• **Instructions to follow**
Quote the whole listing word for word, please.

• **Available records**

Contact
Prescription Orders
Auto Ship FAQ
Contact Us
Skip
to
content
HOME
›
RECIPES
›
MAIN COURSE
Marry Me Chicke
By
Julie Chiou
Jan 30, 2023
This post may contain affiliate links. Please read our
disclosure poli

• **Your solution**
Contact
Prescription Orders
Auto Ship FAQ
Contact Us
Skip
to
content
HOME
›
RECIPES
›
MAIN COURSE
Marry Me Chicke
By
Julie Chiou
Jan 30, 2023
This post may contain affiliate links. Please read our
disclosure poli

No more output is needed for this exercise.